Pasaron una linda tarde y en ningún momento se tocó el tema del incidente en el subte ni de la extraña declaración de Bárbara, de que no deseaba ir a su casa. Lucito la conquistó en poco tiempo, e incluso Bárbara rio a carcajadas cuando el muy pillo orinó antes de que Camila tuviese tiempo de colocarle el pañal.

 

♦♦♦

 

Al día siguiente, durante el primer recreo, Camila se sentó en un lugar alejado y solitario dispuesta a escribir su diario. Se sentía ansiosa por transformar en palabras los pensamientos que la inundaban: desde el encuentro con Bárbara en la estación de subte hasta la feroz pelea de sus padres la noche anterior, que incluso su hermano Nacho había oído.

—Hola.

Camila levantó la vista, se hizo sombra con la mano y descubrió a Bárbara Degèner, que se sentó a su lado y le colocó un chocolate Cadbury sobre el libro.

—Gracias por bancarme ayer.

—De nada.

—Lo pasé muy bien en casa de tu vecina. ¿Puedo volver hoy?

—No —dijo, seca, cortante, sintiéndose invadida por la propuesta—. Ese es mi trabajo, Bárbara. No puedo estar llevando a quien yo quiero. Ayer Alicia me permitió que me acompañases, pero como una excepción.

—Qué bien hablás. —Camila la observó con asombro—. Digo, sabés decir bien lo que pensás. Yo siempre digo huevadas.

—Será porque leo mucho. ¿Por qué no querías volver a tu casa ayer?

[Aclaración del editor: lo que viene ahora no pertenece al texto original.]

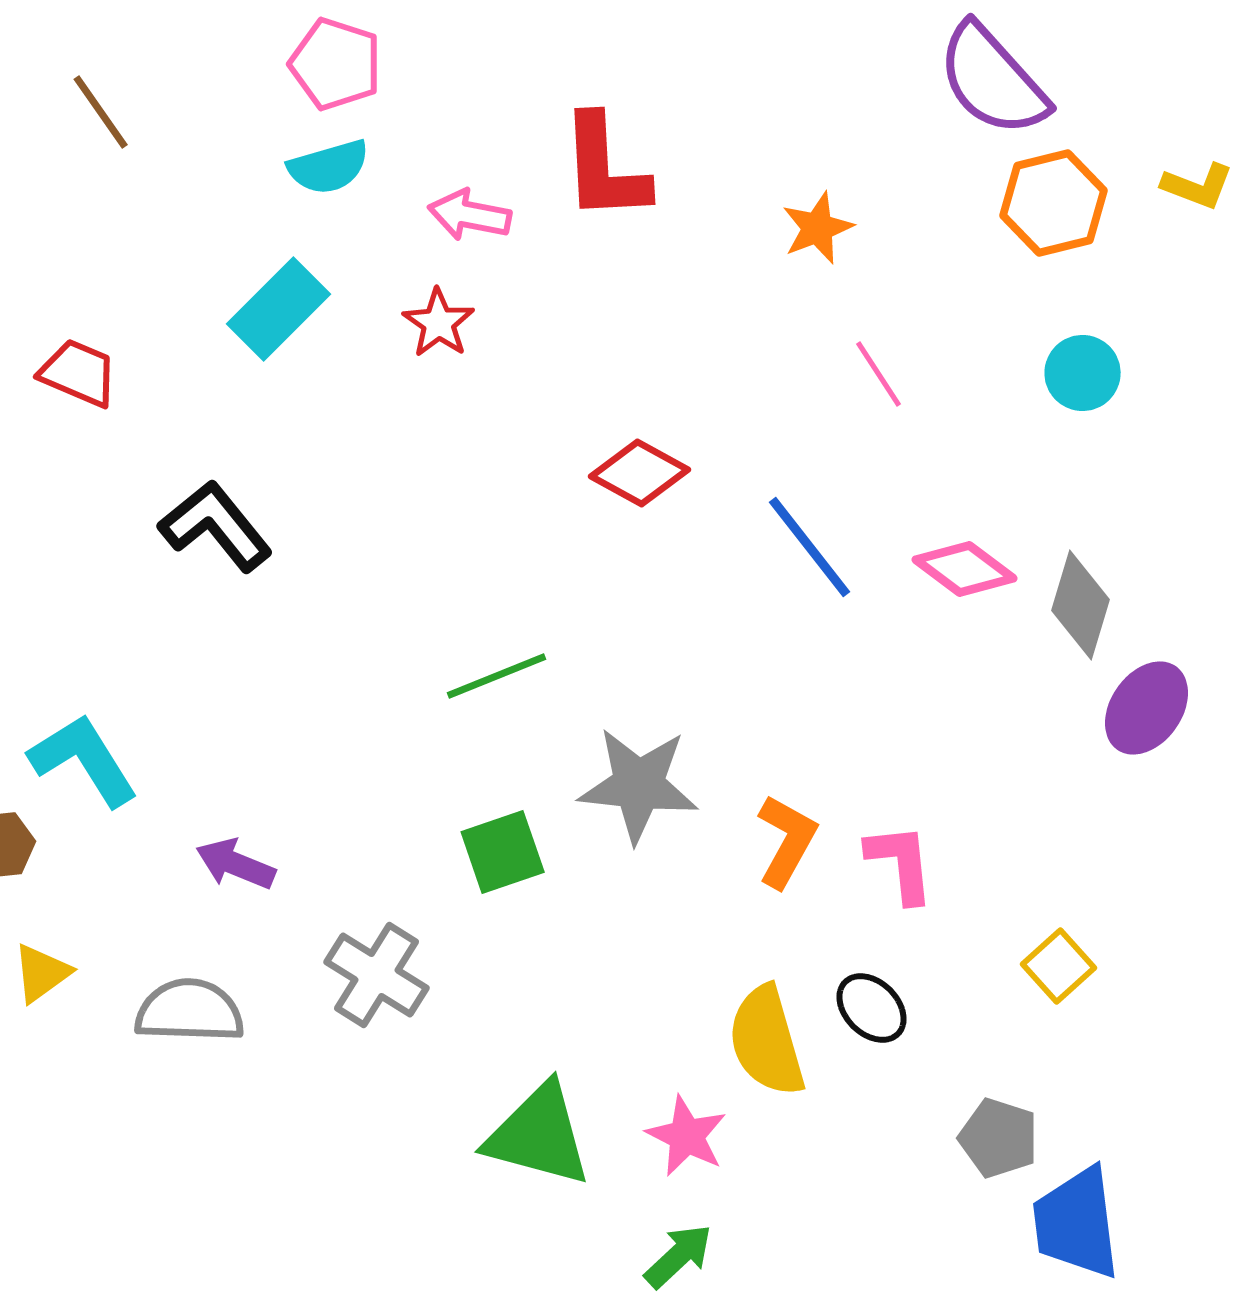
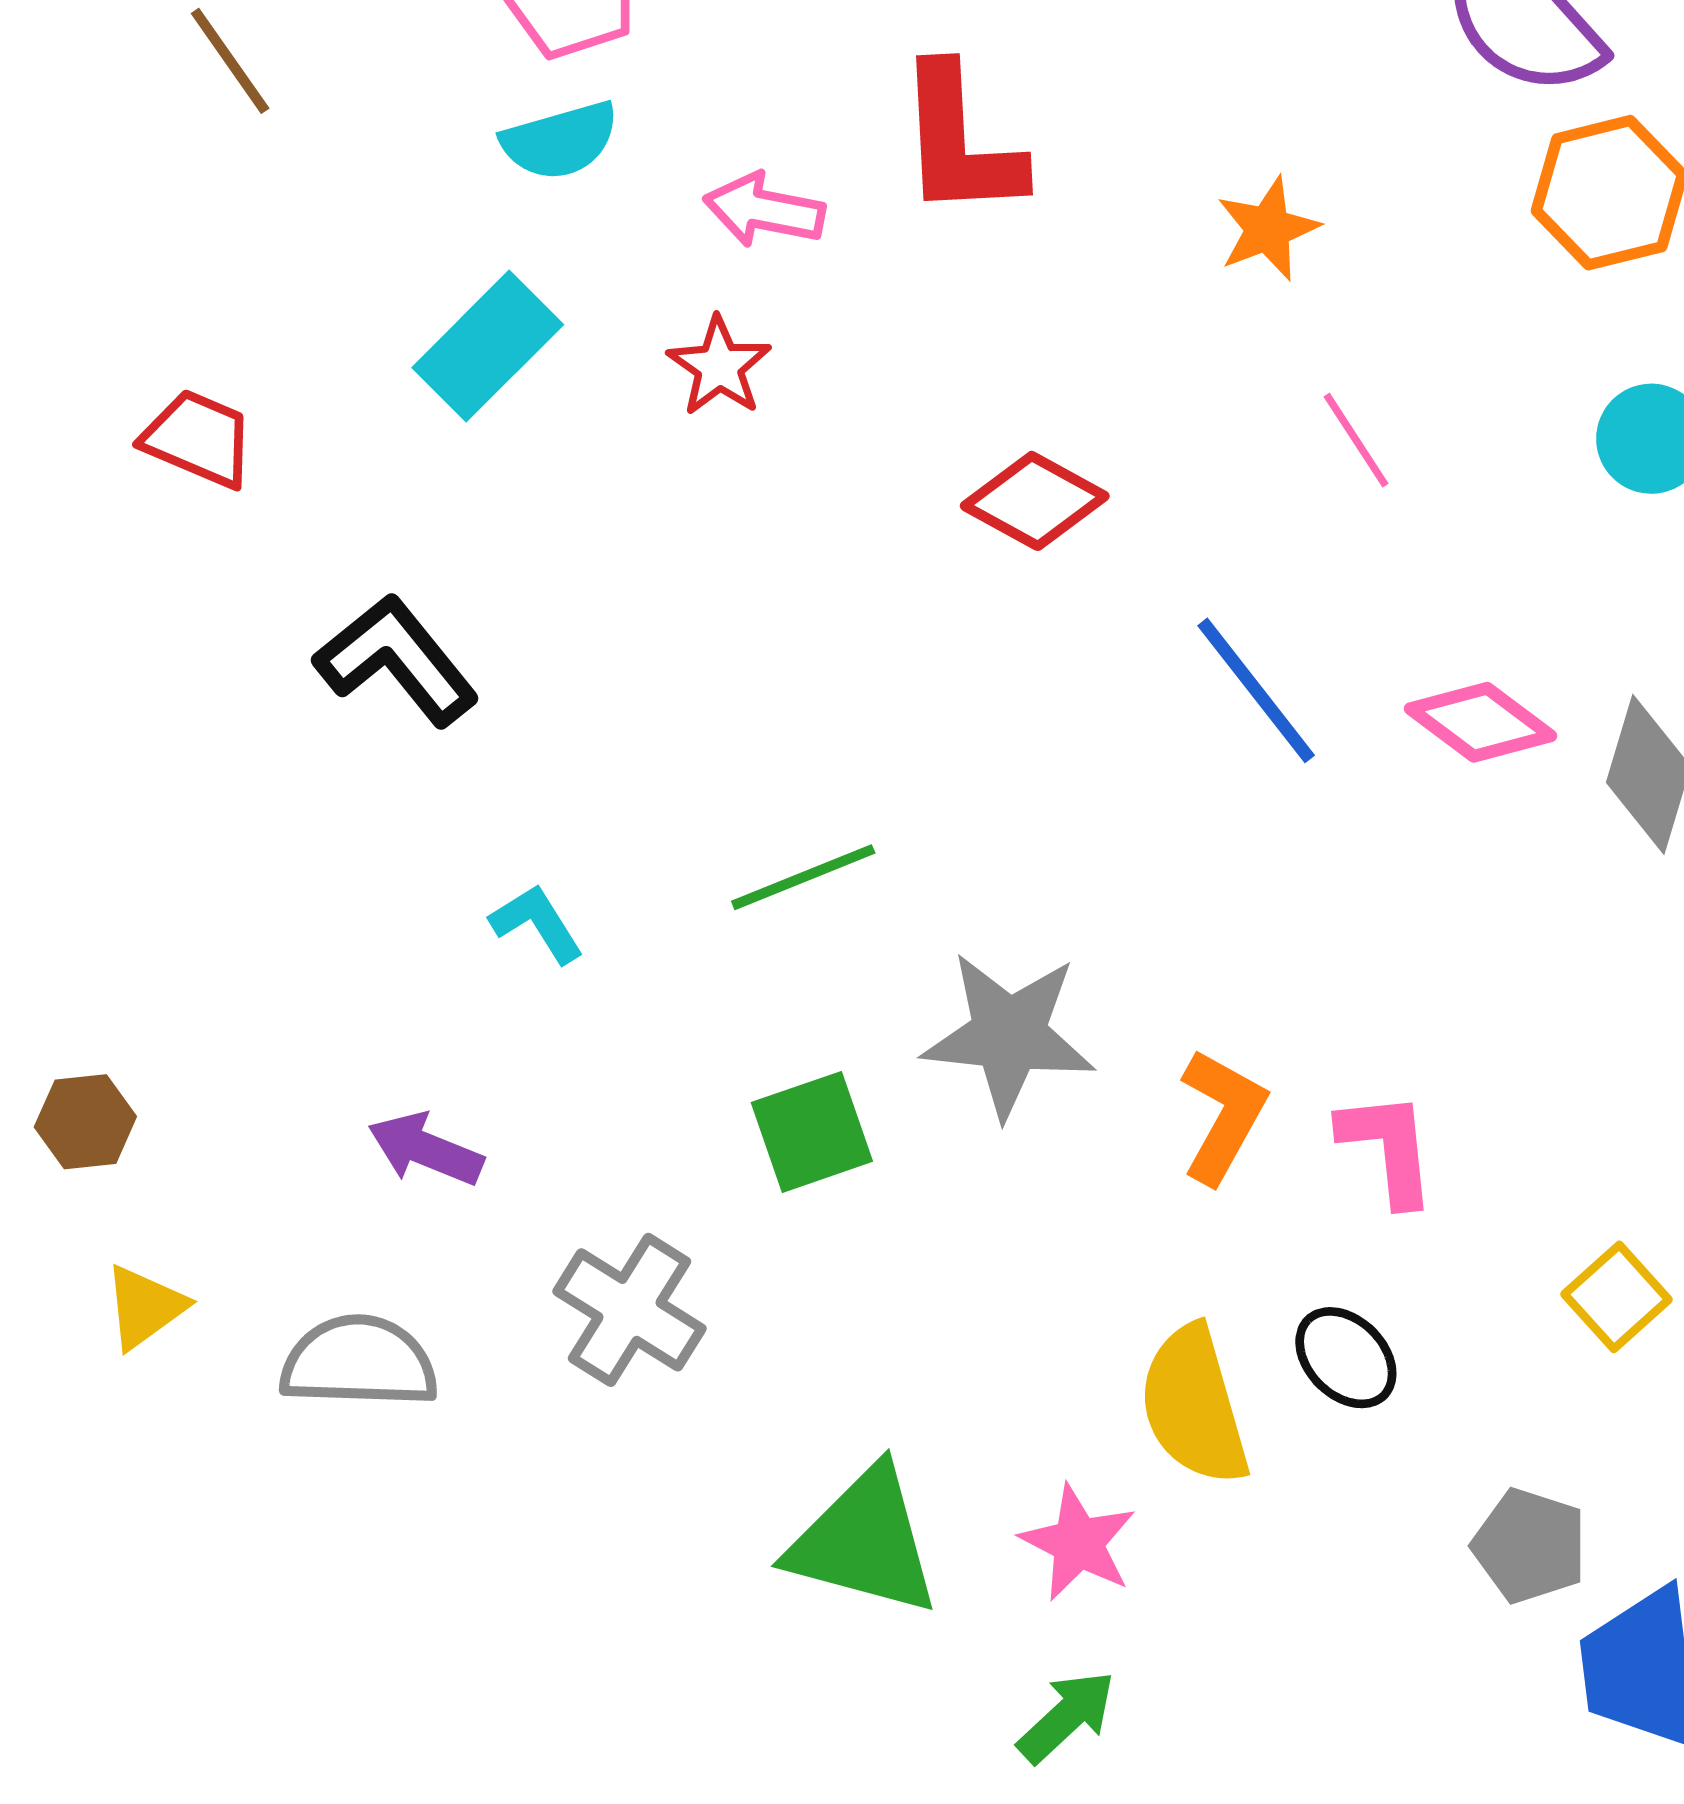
red diamond: (640, 473) -> (1035, 501), moved
cyan L-shape: (84, 760) -> (537, 923), moved, size x0.6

Bárbara sacudió los hombros, y su actitud descuidada irritó a Camila. Se dio cuenta de que había construido una imagen falsa en torno a la más linda de la división. Bárbara no era perfecta, su vida no era perfecta. ¿Por qué lloraba el día anterior en el aula clausurada? ¿Por qué se había colocado en ese sector tan inusual y apartado del andén? ¿Quería arrojarse o se había tratado de una percepción equivocada?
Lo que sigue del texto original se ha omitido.